HRW makes its claim for a right to abortion in international law in the report as follows:
Authoritative interpretations of international law recognize that obtaining a safe and legal abortion is crucial to women’s effective enjoyment and exercise of their human rights. Since the mid-1990s, the UN treaty bodies that monitor the implementation of the International Covenant on Civil and Political Rights, the International Covenant on Economic, Social and Cultural Rights, the Convention on the Elimination of All Forms of Discrimination against Women, the Convention against Torture and Other Cruel, Inhuman, or Degrading Treatment or Punishment, and the Convention of the Rights of the Child have produced a significant body of jurisprudence regarding abortion in over 122 concluding observations concerning at least ninety-three countries.
Contrary to the claims of Human Rights Watch, there is no international right to abortion as no international treaty even mentions abortion. HRW would like the reader to think that compliance committees that oversee international treaties can make “authoritative interpretations” of international law. But this is patently false, as this excerpt from a legal brief I’ve written on the issue clearly shows.
The reality is that it is ultimately for the States Parties collectively to determine the interpretation of what the rights in a treaty mean, and how they are to be weighed when there is a conflict between them. ( Cf. Christopher C. Joyner, International Law in the 21st Century, Rowman & Littlefield, 2005, pg. 114: “In interpreting a treaty text, the task becomes to ascertain what the text means to the parties collectively…”)

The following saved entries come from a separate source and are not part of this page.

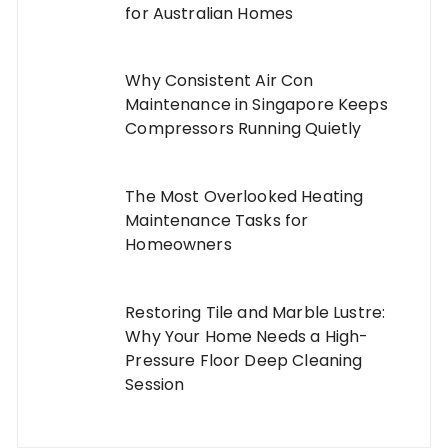
for Australian Homes
Why Consistent Air Con
Maintenance in Singapore Keeps
Compressors Running Quietly
The Most Overlooked Heating
Maintenance Tasks for
Homeowners
Restoring Tile and Marble Lustre:
Why Your Home Needs a High-
Pressure Floor Deep Cleaning
Session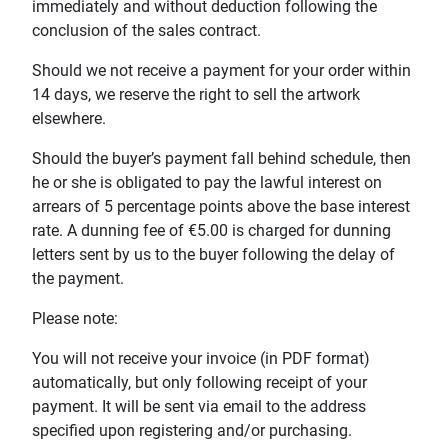
immediately and without deduction following the
conclusion of the sales contract.
Should we not receive a payment for your order within
14 days, we reserve the right to sell the artwork
elsewhere.
Should the buyer’s payment fall behind schedule, then
he or she is obligated to pay the lawful interest on
arrears of 5 percentage points above the base interest
rate. A dunning fee of €5.00 is charged for dunning
letters sent by us to the buyer following the delay of
the payment.
Please note:
You will not receive your invoice (in PDF format)
automatically, but only following receipt of your
payment. It will be sent via email to the address
specified upon registering and/or purchasing.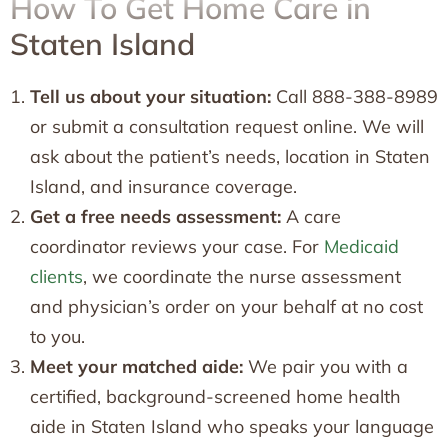
How To Get Home Care in
Staten Island
Tell us about your situation:
Call 888-388-8989
or submit a consultation request online. We will
ask about the patient’s needs, location in Staten
Island, and insurance coverage.
Get a free needs assessment:
A care
coordinator reviews your case. For
Medicaid
clients
, we coordinate the nurse assessment
and physician’s order on your behalf at no cost
to you.
Meet your matched aide:
We pair you with a
certified, background-screened home health
aide in Staten Island who speaks your language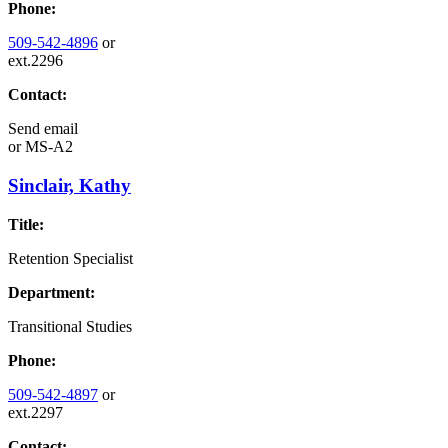
Phone:
509-542-4896
or
ext.2296
Contact:
Send email
or
MS-A2
Sinclair, Kathy
Title:
Retention Specialist
Department:
Transitional Studies
Phone:
509-542-4897
or
ext.2297
Contact:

This rule was confirmed by several experts during the first session of the Committee on the Rights of the Child. According to Youri Kolosov, a professor of international law and a member of the initial Committee, (who has also served on other treaty monitoring committees), “the rule [is] that only States parties [are] entitled to give a formal interpretation of the Convention.” During this same session, another member of the Committee noted that “the Committee was not empowered to interpret the provisions of the Convention.” In this context, both members of the committee meant that while a treaty compliance committee has been given some right to interpret the text of a treaty in order to conduct a dialogue with States, only States Parties have the authority to make an official interpretation that is binding on the States Parties.
To take one example of how States Parties collectively interpret an international treaty, we can look to the Convention on the Rights of the Child. In his exhaustive study performed for an official submission to the U.N. Study on Violence Against Children in 2005, Bruce Abramson found that of the 176 States Parties that had submitted implementation reports on the CRC, 128 of these State Parties have affirmed that the Convention protects children during the pre-natal period of their lives. Further, no State Party has expressly denied that the Convention applies prior to birth.

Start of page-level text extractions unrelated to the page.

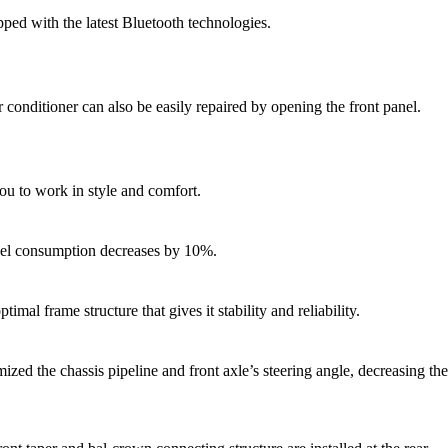
pped with the latest Bluetooth technologies.
r conditioner can also be easily repaired by opening the front panel.
you to work in style and comfort.
fuel consumption decreases by 10%.
l frame structure that gives it stability and reliability.
zed the chassis pipeline and front axle’s steering angle, decreasing the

So, contrary to what the “experts” on the various compliance committees wish to read into international treaties, the reality is that States Parties have consistently rejected any interpretation that international law contains a right to abortion, but have instead overwhelmingly agreed that the right to life provisions in international treaties includes the unborn, as most States Parties protect the pre-natal period of children in some way.
Finally, it’s ironic that HRW would try to pick a fight with Ireland on this issue, given the fact that it, like other pro-abortion NGOs and some UN agencies such as UNFPA, have insisted that restrictive abortion laws lead to higher maternal mortality rates. However, according to UNPFA’s own figures, Ireland has the lowest maternal mortality rate in the world.